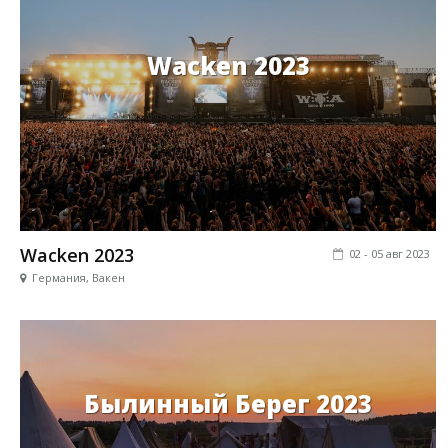
Wacken 2023
Wacken 2023
02 - 05 авг 2023
Германия, Вакен
Былинный Берег 2023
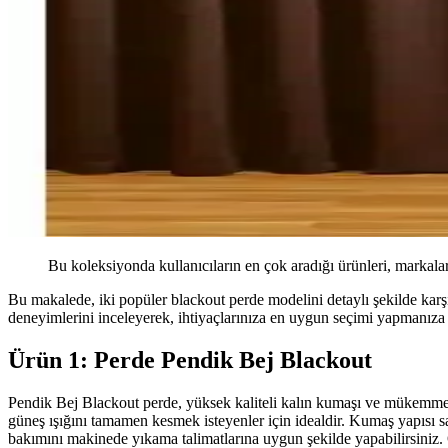
Bu koleksiyonda kullanıcıların en çok aradığı ürünleri, markalar
Bu makalede, iki popüler blackout perde modelini detaylı şekilde karşı
deneyimlerini inceleyerek, ihtiyaçlarınıza en uygun seçimi yapmanız
Ürün 1: Perde Pendik Bej Blackout
Pendik Bej Blackout perde, yüksek kaliteli kalın kumaşı ve mükemmel di
güneş ışığını tamamen kesmek isteyenler için idealdir. Kumaş yapısı say
bakımını makinede yıkama talimatlarına uygun şekilde yapabilirsiniz. 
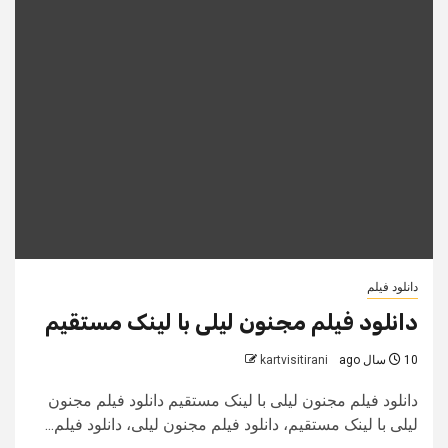
دانلود فیلم
دانلود فیلم مجنون لیلی با لینک مستقیم
10 سال ago
kartvisitirani
دانلود فیلم مجنون لیلی با لینک مستقیم دانلود فیلم مجنون
لیلی با لینک مستقیم، دانلود فیلم مجنون لیلی، دانلود فیلم...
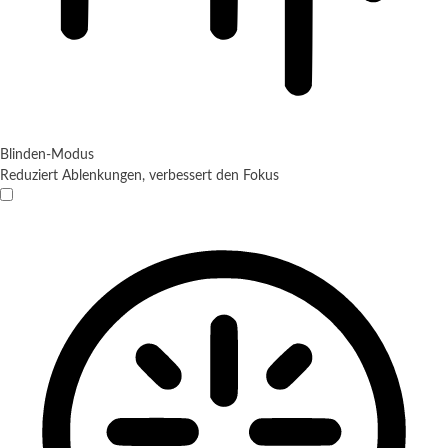
Blinden-Modus
Reduziert Ablenkungen, verbessert den Fokus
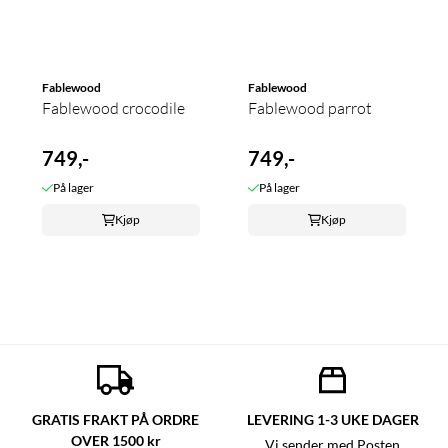
Fablewood
Fablewood
Fablewood crocodile
Fablewood parrot
749,-
749,-
På lager
På lager
Kjøp
Kjøp
GRATIS FRAKT PÅ ORDRE
LEVERING 1-3 UKE DAGER
OVER 1500 kr
Vi sender med Posten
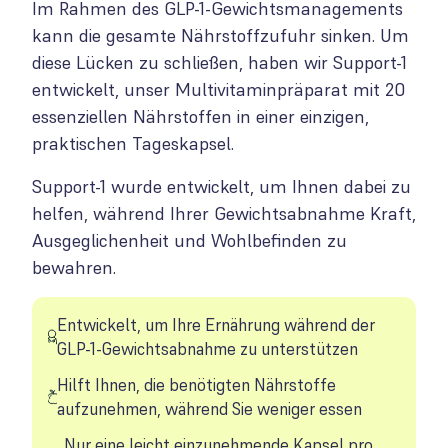
Im Rahmen des GLP-1-Gewichtsmanagements
kann die gesamte Nährstoffzufuhr sinken. Um
diese Lücken zu schließen, haben wir Support-1
entwickelt, unser Multivitaminpräparat mit 20
essenziellen Nährstoffen in einer einzigen,
praktischen Tageskapsel.
Support-1 wurde entwickelt, um Ihnen dabei zu
helfen, während Ihrer Gewichtsabnahme Kraft,
Ausgeglichenheit und Wohlbefinden zu
bewahren.
Entwickelt, um Ihre Ernährung während der
GLP-1-Gewichtsabnahme zu unterstützen
Hilft Ihnen, die benötigten Nährstoffe
aufzunehmen, während Sie weniger essen
Nur eine leicht einzunehmende Kapsel pro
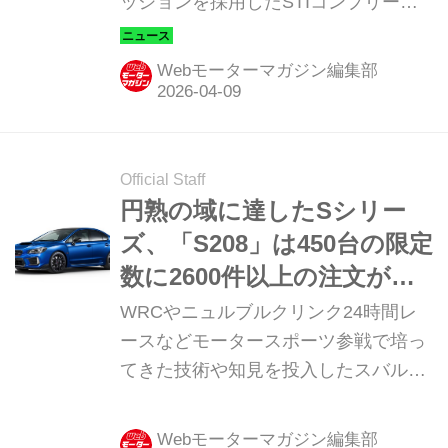
ッションを採用したSTIコンプリート
カー WRX 「STI Sport＃（シャー
プ）」の導入を正式に発表した。
Webモーターマガジン編集部
「STI Sport＃」は600台限定の販売
で、4月9日から5月17日まで全国の
SUBARU販売店で抽選申し込みが受け
付けられ、購入者が決定する。車両価
Official Staff
格は610万5000円。
円熟の域に達したSシリー
ズ、「S208」は450台の限定
数に2600件以上の注文が殺
到【STI Sシリーズの系譜
WRCやニュルブルクリンク24時間レ
⑥】
ースなどモータースポーツ参戦で培っ
てきた技術や知見を投入したスバル
STI（スバルテクニカインターナショ
ナル）のコンプリートカー「Sシリー
Webモーターマガジン編集部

= = = = = = =

* Instructions to follow
Search the records for the string "دانلود" and report each line that has it.

* Response below
دانلود فیلم
دانلود فیلم مجنون لیلی با لینک مستقیم
دانلود فیلم مجنون لیلی با لینک مستقیم دانلود فیلم مجنون
لیلی با لینک مستقیم، دانلود فیلم مجنون لیلی، دانلود فیلم...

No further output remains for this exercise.